Machine learning (ML) models are susceptible to various risks to security, privacy, and fairness. Most defenses are designed to protect against each risk individually (intended interactions) but can inadvertently affect susceptibility to other unrelated risks (unintended interactions). We introduce Amulet, the first Python library for evaluating both intended and unintended interactions among ML defenses and risks. Amulet is comprehensive by including representative attacks, defenses, and metrics; extensible to new modules due to its modular design; consistent with a user-friendly API template for inputs and outputs; and applicable for evaluating novel interactions.
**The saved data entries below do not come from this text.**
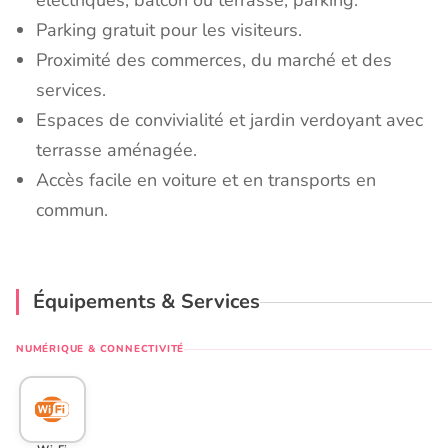
électriques, balcon ou terrasse, parking.
Parking gratuit pour les visiteurs.
Proximité des commerces, du marché et des
services.
Espaces de convivialité et jardin verdoyant avec
terrasse aménagée.
Accès facile en voiture et en transports en
commun.
Équipements & Services
NUMÉRIQUE & CONNECTIVITÉ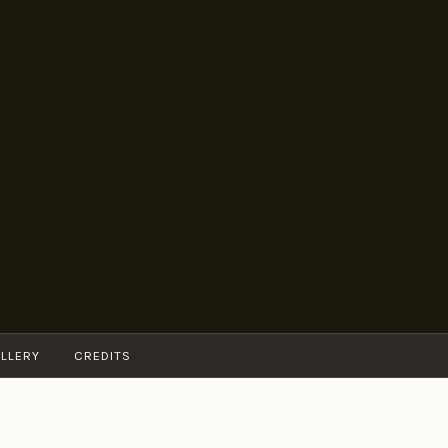
LLERY
CREDITS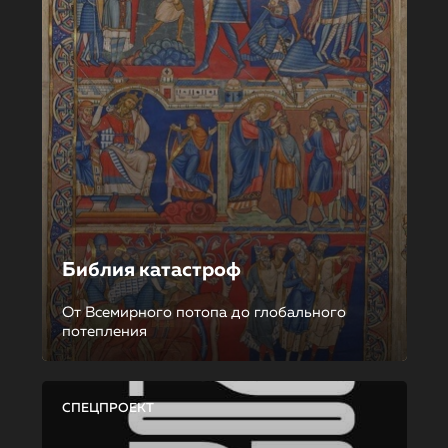
Библия катастроф
От Всемирного потопа до глобального
потепления
СПЕЦПРОЕКТ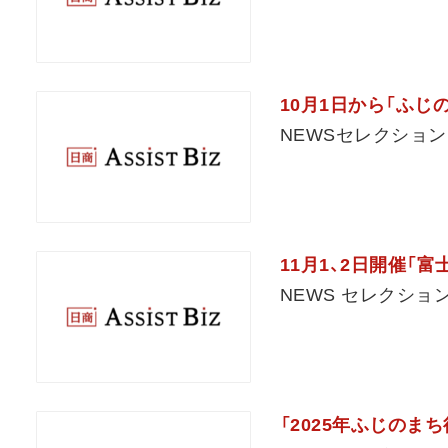
10月1日から「ふじ
NEWSセレクション
11月1、2日開催「
NEWS セレクショ
「2025年ふじのま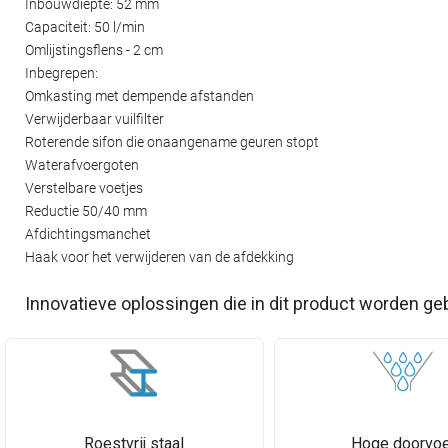
Inbouwdiepte: 52 mm
Capaciteit: 50 l/min
Omlijstingsflens - 2 cm
Inbegrepen:
Omkasting met dempende afstanden
Verwijderbaar vuilfilter
Roterende sifon die onaangename geuren stopt
Waterafvoergoten
Verstelbare voetjes
Reductie 50/40 mm
Afdichtingsmanchet
Haak voor het verwijderen van de afdekking
Innovatieve oplossingen die in dit product worden ge
Roestvrij staal
Hoge doorvoe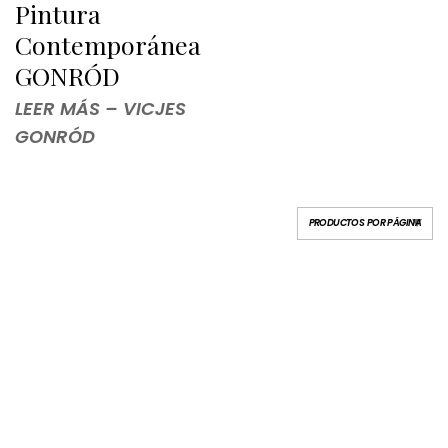
Pintura
Contemporánea
GONRÓD
LEER MÁS – VICJES
GONRÓD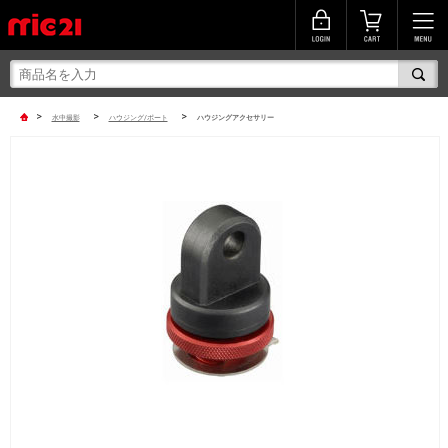
>
>
>
水中撮影
ハウジング/ポート
ハウジングアクセサリー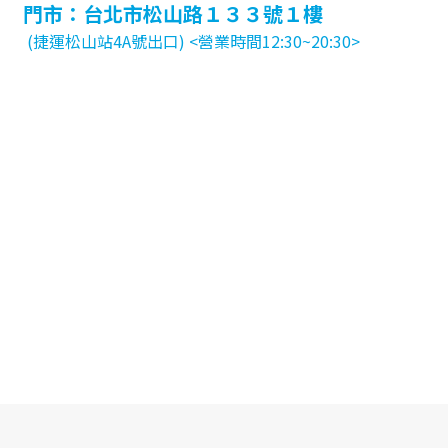
門市：台北市松山路１３３號１樓
(捷運松山站4A號出口) <營業時間12:30~20:30>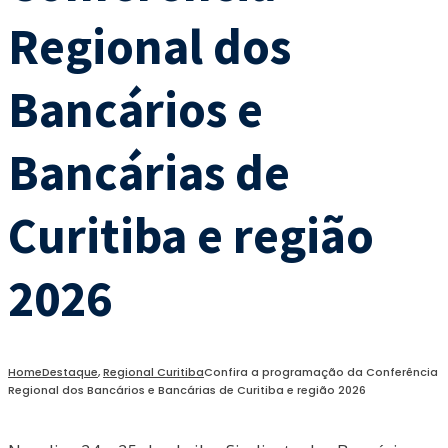
Regional dos
Bancários e
Bancárias de
Curitiba e região
2026
Home
Destaque
,
Regional Curitiba
Confira a programação da Conferência
Regional dos Bancários e Bancárias de Curitiba e região 2026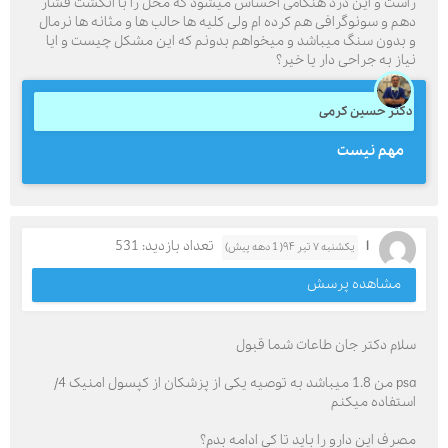
راست و این درد هنگامی احساس میشود که محل را با انگشت فشار
دهم و سونوگرافی هم کرده ام ولی کلیه ها حالب ها و مثانه ها نرمال
و بدون سنگ میباشد و میخواهم بدونم که این مشکل چیست و ایا
نیاز به جراحی دار یا خیر؟
دکتر حسین کرمی
مهم نیست
ا
تعداد بازدید: 531
یکشنبه ۷ تیر ۹۴( 1 دهه پیش)
مشاهده پرسش
سلام دکتر جان طاعات شما قبول
psa من 1.8 میباشد به توصیه یکی از پزشکان از کپسول امنیک 4/
استفاده میکنم
مصرف این دارو را باید تا کی ادامه بدم؟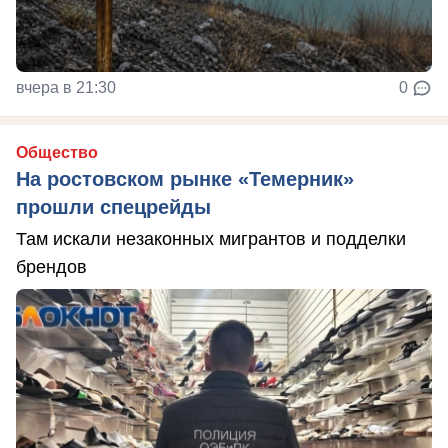
вчера в 21:30
0
Общество
На ростовском рынке «Темерник»
прошли спецрейды
Там искали незаконных мигрантов и подделки
брендов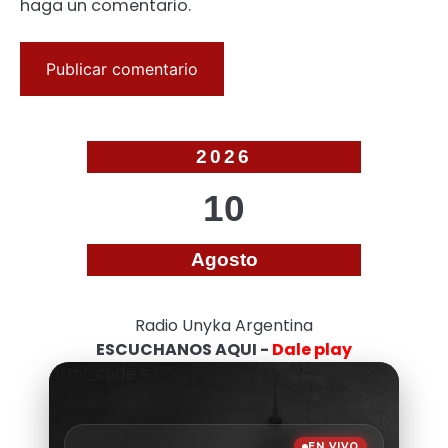
haga un comentario.
2026
10
Agosto
Radio Unyka Argentina
ESCUCHANOS AQUI -
Dale play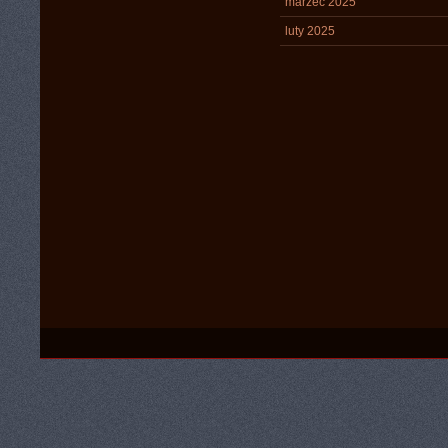
marzec 2025
luty 2025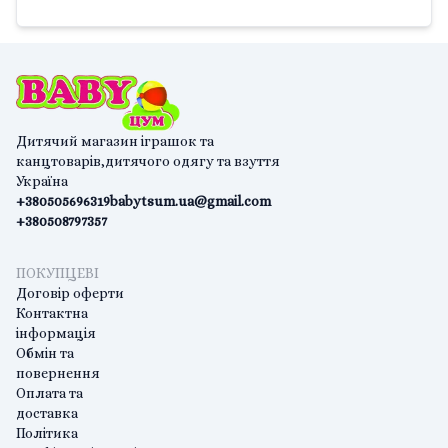
Дитячий магазин іграшок та
канцтоварів,дитячого одягу та взуття
Україна
+380505696319
babytsum.ua@gmail.com
+380508797357
ПОКУПЦЕВІ
Договір оферти
Контактна
інформація
Обмін та
повернення
Оплата та
доставка
Політика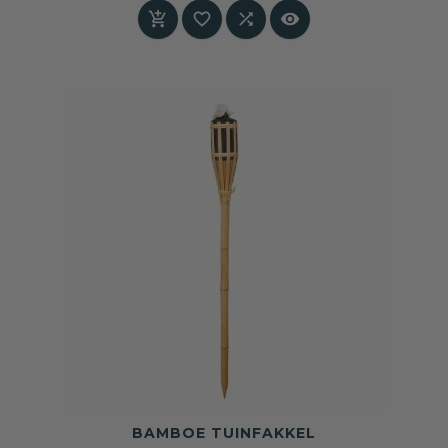
past in zowel sobere als warmere interieurs




BAMBOE TUINFAKKEL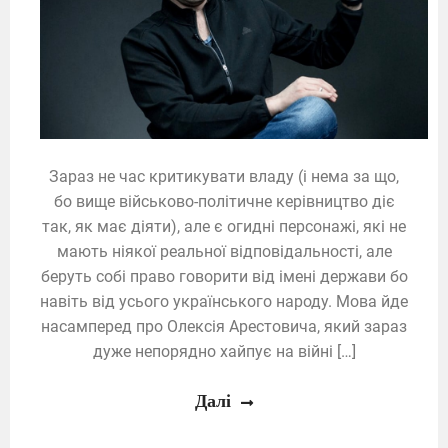
Зараз не час критикувати владу (і нема за що,
бо вище військово-політичне керівництво діє
так, як має діяти), але є огидні персонажі, які не
мають ніякої реальної відповідальності, але
беруть собі право говорити від імені держави бо
навіть від усього українського народу. Мова йде
насамперед про Олексія Арестовича, який зараз
дуже непорядно хайпує на війні […]
Далі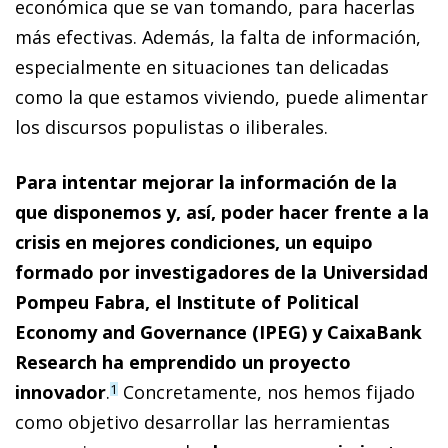
económica que se van tomando, para hacerlas
más efectivas. Además, la falta de información,
especialmente en situaciones tan delicadas
como la que estamos viviendo, puede alimentar
los discursos populistas o iliberales.
Para intentar mejorar la información de la
que disponemos y, así, poder hacer frente a la
crisis en mejores condiciones, un equipo
formado por investigadores de la Universidad
Pompeu Fabra, el Institute of Political
Economy and Governance (IPEG) y CaixaBank
Research ha emprendido un proyecto
innovador
.
Concretamente, nos hemos fijado
1
como objetivo desarrollar las herramientas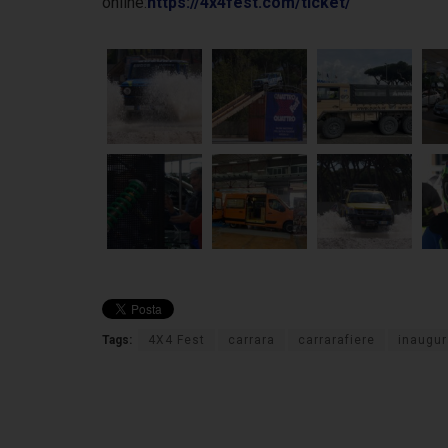
online:
https://4x4fest.com/ticket/
Tags:
4X4 Fest
carrara
carrarafiere
inaugu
By satisfying all four properties, Amulet offers a unified foundation for studying how defenses interact, enabling the first systematic evaluation of unintended interactions across multiple risks.

Key Contributions

Amulet: the first Python library providing a unified, modular framework for evaluating both intended and unintended interactions among ML defenses across security, privacy, and fairness risks
Systematic, first-of-its-kind evaluation of unintended cross-risk interactions (e.g., how an adversarial-robustness defense inadvertently worsens or improves privacy/fairness)
Extensible, consistent API design enabling researchers to integrate novel attacks, defenses, and metrics without modifying core library code

🛡️ Threat Analysis

Input Manipulation Attack

Amulet covers adversarial evasion attacks and their defenses (e.g., adversarial training) as one of the primary security risk categories evaluated within the framework.

Membership Inference Attack

Membership inference attacks and privacy defenses (e.g., differential privacy) represent the primary privacy risk category in the framework, and the key use case is studying how robustness defenses inadvertently affect membership inference susceptibility and vice versa.